Australian novelist and playwright

Henrietta Drake-Brockman (27 July 1901 – 8 March 1968) was an Australian journalist and novelist.

==Early life==
Henrietta Frances York Jull was born in Perth, Western Australia in 1901 to public service commissioner Martin Edward Jull (1862–1917), formerly of the Department of Works, and his wife Roberta (née Stewart), a medical doctor and social reformer. She was educated in Scotland, her mother's homeland, and at Frensham school for girls in Mittagong. She studied literature at the University of Western Australia and art in Henri Van Raalte's Perth studio. She married Geoffrey Drake-Brockman, then Commissioner for north western Australia, in 1921.

==Writing career==
Both Henrietta and her husband wrote about their travels in articles for The West Australian. The travels were also sources for her novels. By the time the couple returned to Perth in 1926, Henrietta's reputation as a writer had become established. From her experiences of the North-West, she had written sketches and stories, and in the early 1930s published a serial, The Disquieting Sex. Blue North, an historical novel about life in the 1870s, was serialised in The Bulletin and published in 1934, while Sheba Lane used contemporary Broome as its setting. Younger Sons was a carefully documented novel of Western Australian settlement and The Fatal Days (1947) focussed on Ballarat, Victoria, during World War II. Her last novel, The Wicked and The Fair (1957), centred on the voyage of the Batavia in 1629. Her final book, Voyage To Disaster (1963), was largely a biography of the Batavia's captain Francisco Pelsaert. Her extensive research entailed the use of material from Dutch archives and of E. D. Drok's translations of Pelsaert's journals, as well as trips by sea and air to the probable site of the wreck. Amongst the many articles she wrote during the 1940s and 1950s for Walkabout, in January 1955, Henrietta diverged from general opinion and closely estimated the Batavias correct resting place. Eight years later, in 1963 she became one of the four acknowledged co-discoverers of the Batavia wreck. She used an aqualung to inspect the wreck of the vessel off the Abrolhos Islands. The anchor farthest on the reef was named Henrietta's Anchor. Nowadays it is still there in 3.5 m depth.

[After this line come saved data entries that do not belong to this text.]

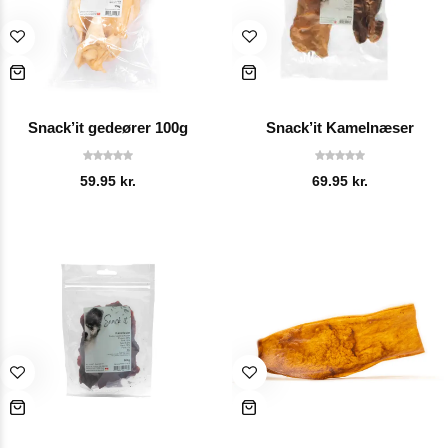
Snack’it gedeører 100g
Snack’it Kamelnæser
59.95
kr.
69.95
kr.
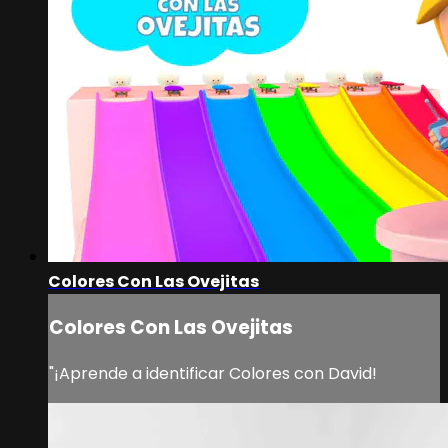
Colores Con Las Ovejitas
Colores Con Las Ovejitas
"¡Aprende a identificar Colores con David!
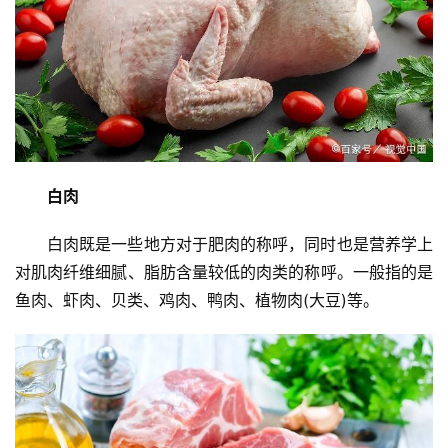
白肉
白肉既是一些地方对于肥肉的称呼，同时也是营养学上
对肌肉纤维细腻、脂肪含量较低的肉类的称呼。一般指的是
鱼肉、虾肉、贝类、鸡肉、鸭肉、植物肉(大豆)等。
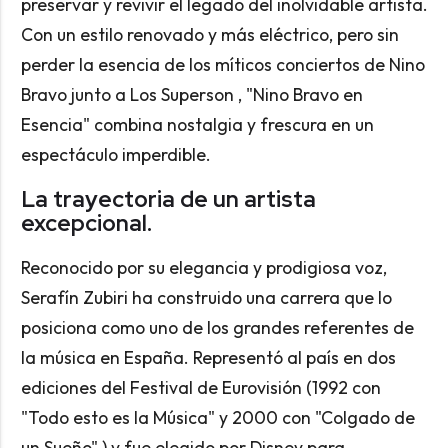
preservar y revivir el legado del inolvidable artista.
Con un estilo renovado y más eléctrico, pero sin
perder la esencia de los míticos conciertos de Nino
Bravo junto a Los Superson , "Nino Bravo en
Esencia" combina nostalgia y frescura en un
espectáculo imperdible.
La trayectoria de un artista
excepcional.
Reconocido por su elegancia y prodigiosa voz,
Serafín Zubiri ha construido una carrera que lo
posiciona como uno de los grandes referentes de
la música en España. Representó al país en dos
ediciones del Festival de Eurovisión (1992 con
"Todo esto es la Música" y 2000 con "Colgado de
un Sueño" ) y fue elegido por Disney para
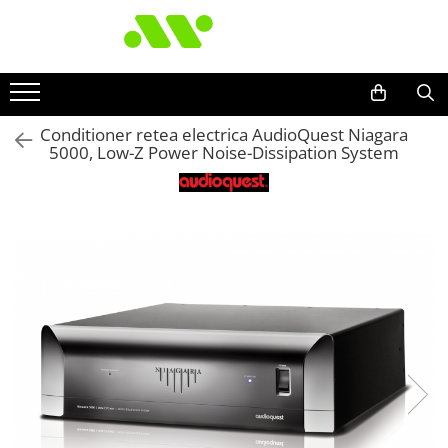
Conditioner retea electrica AudioQuest Niagara
5000, Low-Z Power Noise-Dissipation System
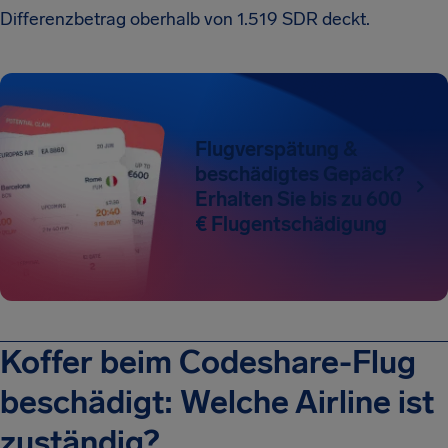
Differenzbetrag oberhalb von 1.519 SDR deckt.
Flugverspätung &
beschädigtes Gepäck?
Erhalten Sie bis zu 600
€ Flugentschädigung
Koffer beim Codeshare-Flug
beschädigt: Welche Airline ist
zuständig?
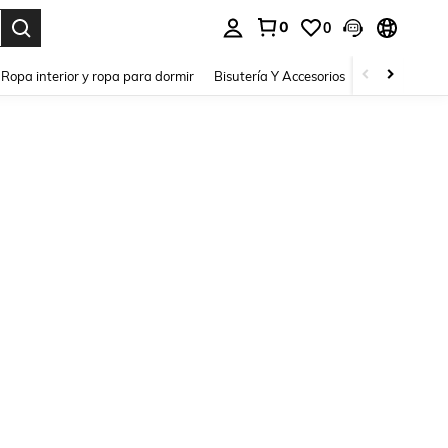
0
0
a. Press Enter to select.
Ropa interior y ropa para dormir
Bisutería Y Accesorios
Zapatos
H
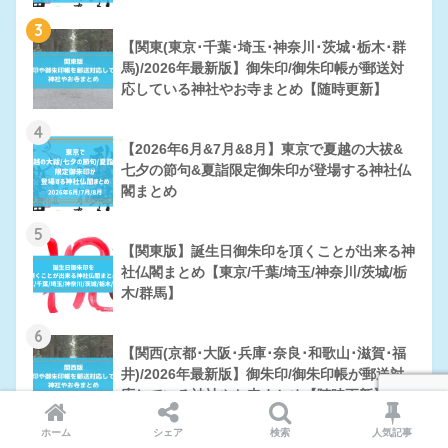
3
【関東(東京･千葉･埼玉･神奈川･茨城･栃木･群
馬)/2026年最新版】御朱印/御朱印帳が郵送対
応している神社やお寺まとめ【随時更新】
4
【2026年6月&7月&8月】東京で夏越の大祓&
七夕の節句&夏詣限定御朱印が登場する神社仏
閣まとめ
5
【関東版】誕生日御朱印を頂くことが出来る神
社仏閣まとめ【東京/千葉/埼玉/神奈川/茨城/栃
木/群馬】
6
【関西(京都･大阪･兵庫･奈良･和歌山･滋賀･福
井)/2026年最新版】御朱印/御朱印帳が郵送対
応している神社やお寺まとめ【随時更新】
ホーム
シェア
検索
人気記事
7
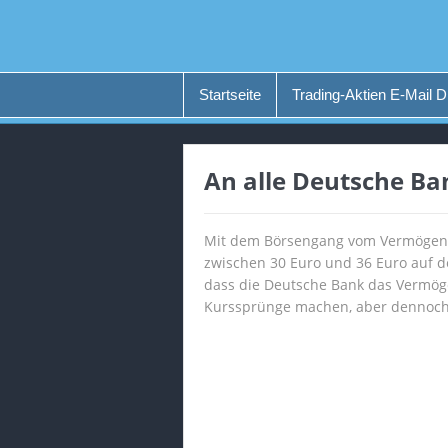
Startseite
Trading-Aktien E-Mail D
An alle Deutsche Ba
Mit dem Börsengang vom Vermögensve
zwischen 30 Euro und 36 Euro auf 
dass die Deutsche Bank das Vermöge
Kurssprünge machen, aber dennoch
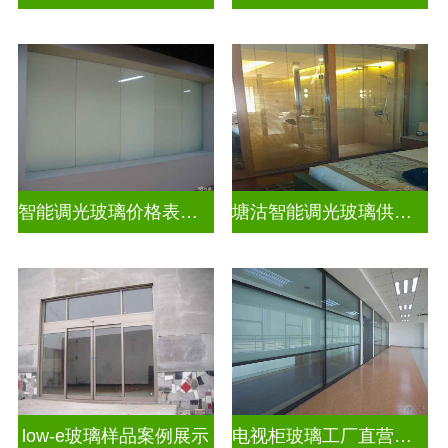
智能调光玻璃价格表图片及价格
塘沽智能调光玻璃供应商
low-e玻璃样品案例展示
电视柜玻璃工厂直营生产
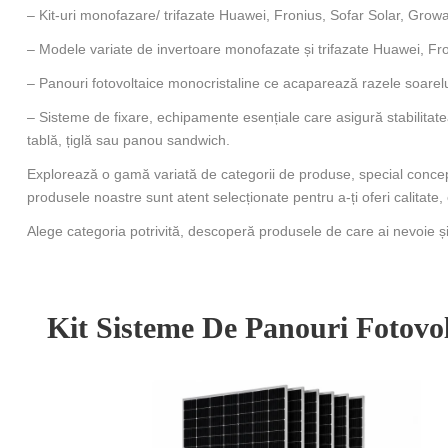
– Kit-uri monofazare/ trifazate Huawei, Fronius, Sofar Solar, Growa
– Modele variate de invertoare monofazate și trifazate Huawei, Fr
– Panouri fotovoltaice monocristaline ce acaparează razele soarelui
– Sisteme de fixare, echipamente esențiale care asigură stabilitatea
tablă, țiglă sau panou sandwich.
Explorează o gamă variată de categorii de produse, special concepute
produsele noastre sunt atent selecționate pentru a-ți oferi calitate, 
Alege categoria potrivită, descoperă produsele de care ai nevoie și t
Kit Sisteme De Panouri Fotovol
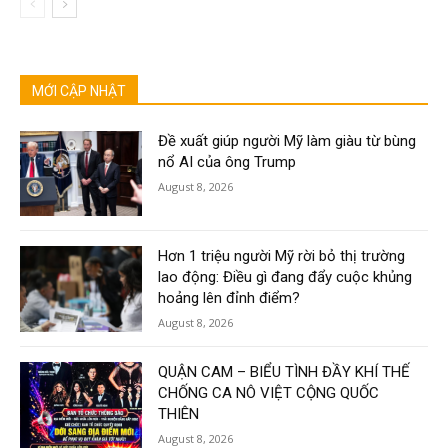
MỚI CẬP NHẬT
Đề xuất giúp người Mỹ làm giàu từ bùng
nổ AI của ông Trump
August 8, 2026
Hơn 1 triệu người Mỹ rời bỏ thị trường
lao động: Điều gì đang đẩy cuộc khủng
hoảng lên đỉnh điểm?
August 8, 2026
QUẬN CAM – BIỂU TÌNH ĐẦY KHÍ THẾ
CHỐNG CA NÔ VIỆT CỘNG QUỐC
THIÊN
August 8, 2026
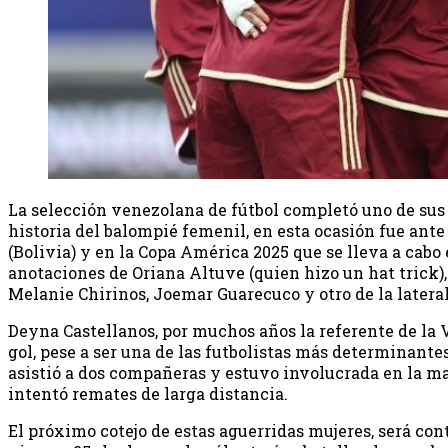
La selección venezolana de fútbol completó uno de sus 
historia del balompié femenil, en esta ocasión fue ante
(Bolivia) y en la Copa América 2025 que se lleva a cabo 
anotaciones de Oriana Altuve (quien hizo un hat trick),
Melanie Chirinos, Joemar Guarecuco y otro de la lateral
Deyna Castellanos, por muchos años la referente de la 
gol, pese a ser una de las futbolistas más determinant
asistió a dos compañeras y estuvo involucrada en la ma
intentó remates de larga distancia.
El próximo cotejo de estas aguerridas mujeres, será co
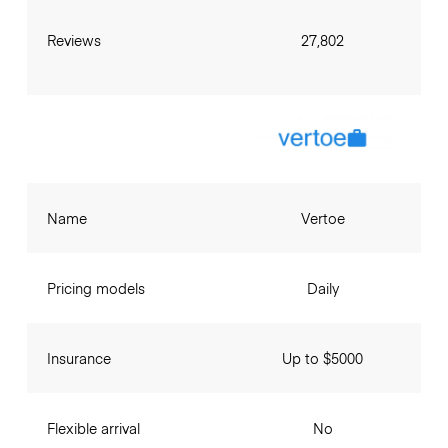
Reviews
27,802
Name
Vertoe
Pricing models
Daily
Insurance
Up to $5000
Flexible arrival
No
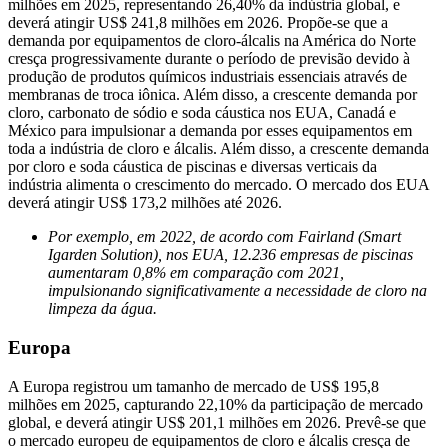
milhões em 2025, representando 26,40% da indústria global, e
deverá atingir US$ 241,8 milhões em 2026. Propõe-se que a
demanda por equipamentos de cloro-álcalis na América do Norte
cresça progressivamente durante o período de previsão devido à
produção de produtos químicos industriais essenciais através de
membranas de troca iônica. Além disso, a crescente demanda por
cloro, carbonato de sódio e soda cáustica nos EUA, Canadá e
México para impulsionar a demanda por esses equipamentos em
toda a indústria de cloro e álcalis. Além disso, a crescente demanda
por cloro e soda cáustica de piscinas e diversas verticais da
indústria alimenta o crescimento do mercado. O mercado dos EUA
deverá atingir US$ 173,2 milhões até 2026.
Por exemplo, em 2022, de acordo com Fairland (Smart
Igarden Solution), nos EUA, 12.236 empresas de piscinas
aumentaram 0,8% em comparação com 2021,
impulsionando significativamente a necessidade de cloro na
limpeza da água.
Europa
A Europa registrou um tamanho de mercado de US$ 195,8
milhões em 2025, capturando 22,10% da participação de mercado
global, e deverá atingir US$ 201,1 milhões em 2026. Prevê-se que
o mercado europeu de equipamentos de cloro e álcalis cresça de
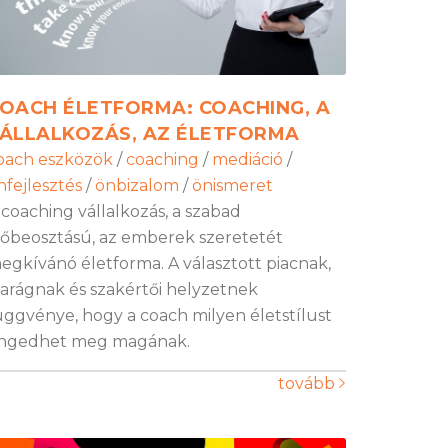
OACH ÉLETFORMA: COACHING, A
ÁLLALKOZÁS, AZ ÉLETFORMA
oach eszközök
/
coaching
/
mediáció
/
nfejlesztés
/
önbizalom
/
önismeret
 coaching vállalkozás, a szabad
dőbeosztású, az emberek szeretetét
egkívánó életforma. A választott piacnak,
parágnak és szakértői helyzetnek
üggvénye, hogy a coach milyen életstílust
ngedhet meg magának.
tovább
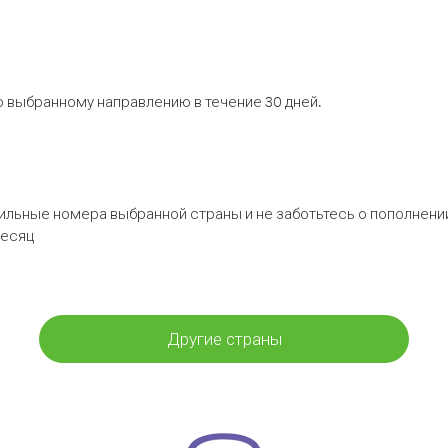
 выбранному направлению в течение 30 дней.
бильные номера выбранной страны и не заботьтесь о пополнении
месяц
Другие страны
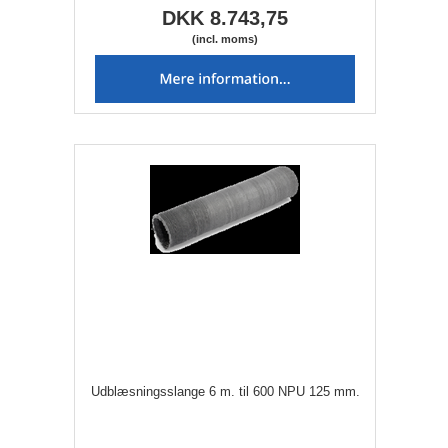
DKK 8.743,75
(incl. moms)
Udblæsningsslange 6 m. til 600 NPU 125 mm.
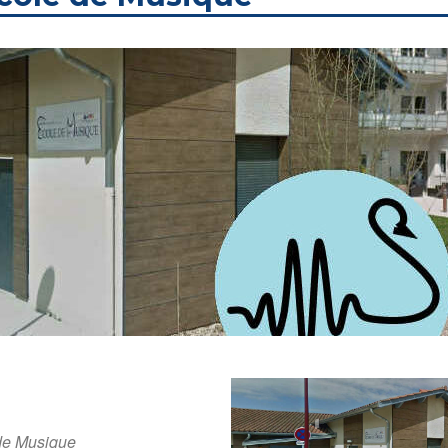
de Musique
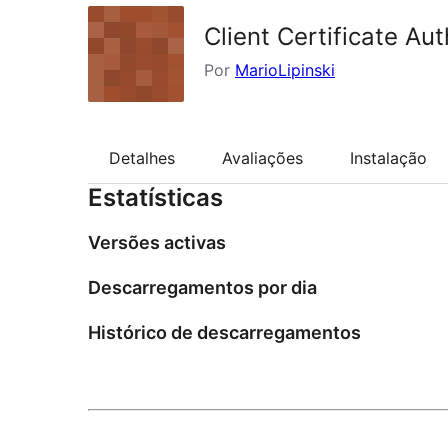
Client Certificate Au
Por
MarioLipinski
Detalhes
Avaliações
Instalação
Estatísticas
Versões activas
Descarregamentos por dia
Histórico de descarregamentos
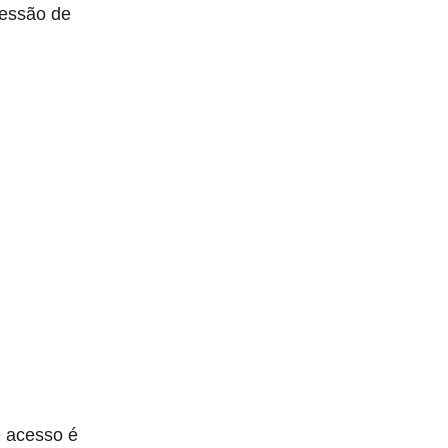
ressão de
e acesso é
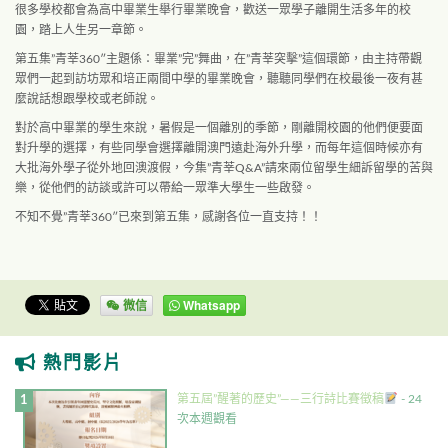
很多學校都會為高中畢業生舉行畢業晚會，歡送一眾學子離開生活多年的校
園，踏上人生另
­一章節。
第五集”青莘360″主題係：畢業”完”舞曲，在”青莘突擊”這個環節，由主持帶觀
眾
­們一起到訪坊眾和培正兩間中學的畢業晚會，聽聽同學們在校最後一夜有甚
麼說話想跟學校
­或老師說。
對於高中畢業的學生來說，暑假是一個離別的季節，剛離開校園的他們便要面
對升學的選擇
­，有些同學會選擇離開澳門遠赴海外升學，而每年這個時候亦有
大批海外學子從外地回澳渡
­假，今集”青莘Q&A”請來兩位留學生細訴留學的苦與
樂，從他們的訪談或許可以帶給一
­眾準大學生一些啟發。
不知不覺”青莘360″已來到第五集，感謝各位一直支持！！
微信
Whatsapp
熱門影片
第五屆”醒著的歷史”——三行詩比賽徵稿
- 24
次本週觀看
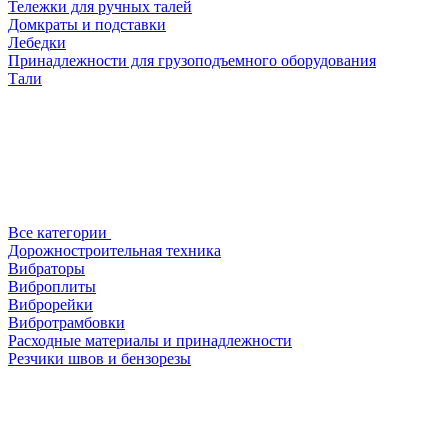
Тележки для ручных талей
Домкраты и подставки
Лебедки
Принадлежности для грузоподъемного оборудования
Тали
Все категории
Дорожностроительная техника
Вибраторы
Виброплиты
Виброрейки
Вибротрамбовки
Расходные материалы и принадлежности
Резчики швов и бензорезы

Drake-Brockman edited and selected some Aboriginal tales, those collected and translated by K. Langloh Parker, for a new edition of Australian Legendary Tales in 1953. The illustrations were provided by Elizabeth Durack. This edition was chosen by the Children's Book Council of Australia as "Book of the Year" for 1954.
She was also co-editor with Walter Murdoch of Australian Short Stories.

==Playwriting career==
Drake-Brockman also wrote for the theatre in Perth during the 1930s and '40s. Claiming that she would rather have been a playwright than a novelist, and that there were almost no opportunities for Australian plays when she had begun to write, Henrietta did manage to have some of her plays staged. The Man from the Bush was produced in Perth in 1932 (and later in Melbourne), Dampier's Ghost was performed in 1934 and The Blister in 1937. In her best-known play, Men Without Wives, she extended her work beyond the one-act genre and won a sesquicentenary drama prize in 1938. Men Without Wives and Other Plays was published in 1955. Her plays, for the most part, depicted the people and isolated places of her earlier fiction. She admired and wrote on the work of Katharine Susannah Prichard.

==Later life==
Drake-Brockman joined the Sydney branch of the Fellowship of Australian Writers in 1939. She was one of the founders of the West Australian Branch, being the president in 1941 and also 1956–1957. She edited several collections of short stories and her own were compiled in Sydney or the Bush. She received an O.B.E in 1967, one year before her death in 1968.

==Bibliography==

===Novels===
- Drake-Brockman, Henrietta. "The Disquieting Sex"
- Drake-Brockman, Henrietta (1934). "Blue North"
- Drake-Brockman, Henrietta (1936). "Sheba Lane"
- Drake-Brockman, Henrietta (1937). "Younger Sons"
- Drake-Brockman, Henrietta (1947). "The Fatal Days"
- Drake-Brockman, Henrietta (1957). "The Wicked and the Fair"
- Drake-Brockman, Henrietta (1995). "Voyage to Disaster: The Life of Francisco Pelsaert"

===Short stories===
- Drake-Brockman, Henrietta (1948). "Sydney or the Bush"

===Essays===
- Drake-Brockman, Henrietta (1967). "Katharine Susannah Prichard (Australian writers and their work)"

===Plays===
- Drake-Brockman, Henrietta (1955). "Men Without Wives and Other Plays"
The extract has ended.